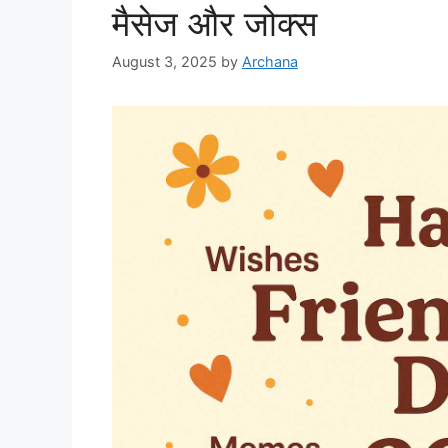
मैसेज और जोक्स
August 3, 2025
by
Archana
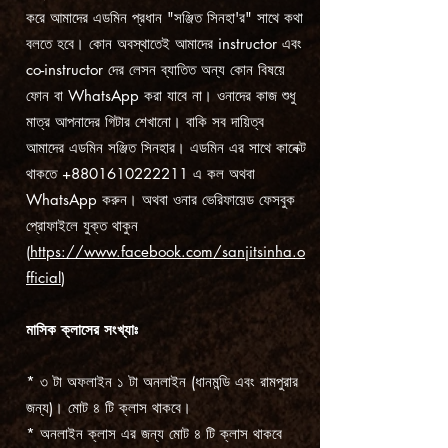
করে আমাদের এডমিন প্রধান "সঞ্জিত সিনহা'র" সাথে কথা
বলতে হবে। কোন অবস্থাতেই আমাদের instructor এবং
co-instructor দের লেসন ব্যাতিত অন্য কোন বিষয়ে
ফোন বা WhatsApp করা যাবে না। ওনাদের কাজ শুধু
মাত্র আপনাদের গিটার শেখানো। বাকি সব দায়িত্ব
আমাদের এডমিন সঞ্জিত সিনহার। এডমিন এর সাথে কানেক্ট
থাকতে
+8801610222211
এ কল অথবা
WhatsApp করুন। অথবা ওনার ভেরিফায়েড ফেসবুক
প্রোফাইলে যুক্ত থাকুন
(
https://www.facebook.com/sanjitsinha.o
fficial
)
মাসিক ক্লাসের সংখ্যাঃ
* ৩ টা অফলাইন ১ টা অনলাইন (ধানমন্ডি এবং রামপুরার
জন্য)। মোট ৪ টি ক্লাস থাকবে।
* অনলাইন ক্লাস এর জন্য মোট ৪ টি ক্লাস থাকবে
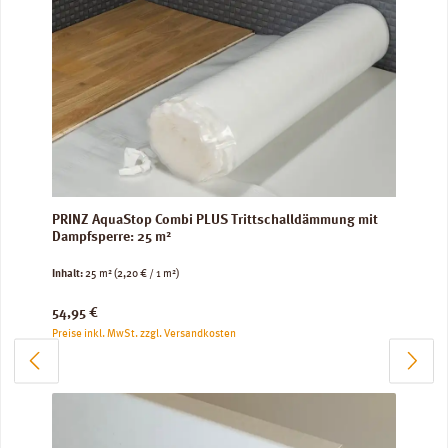
PRINZ AquaStop Combi PLUS Trittschalldämmung mit
Dampfsperre: 25 m²
Inhalt:
25 m²
(2,20 € / 1 m²)
Regulärer Preis:
54,95 €
Preise inkl. MwSt. zzgl. Versandkosten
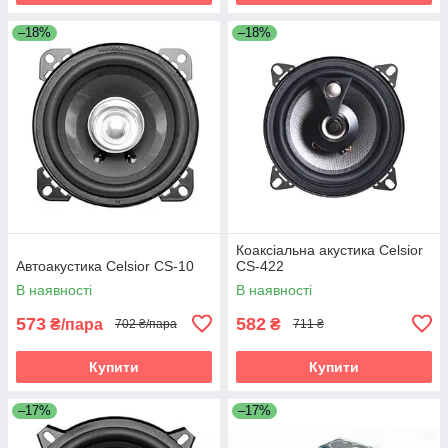
–18%
–18%
Коаксіальна акустика Celsior
Автоакустика Celsior CS-10
CS-422
В наявності
В наявності
573
582
₴/пара
₴
702 ₴/пара
711 ₴
Купити
Купити
–17%
–17%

* * * * *

> _INSTRUCTIONS FOR THE TASK_
Please say only the number of lines in the data that hold "WhatsApp".

> _THE COMPLETED TASK_
2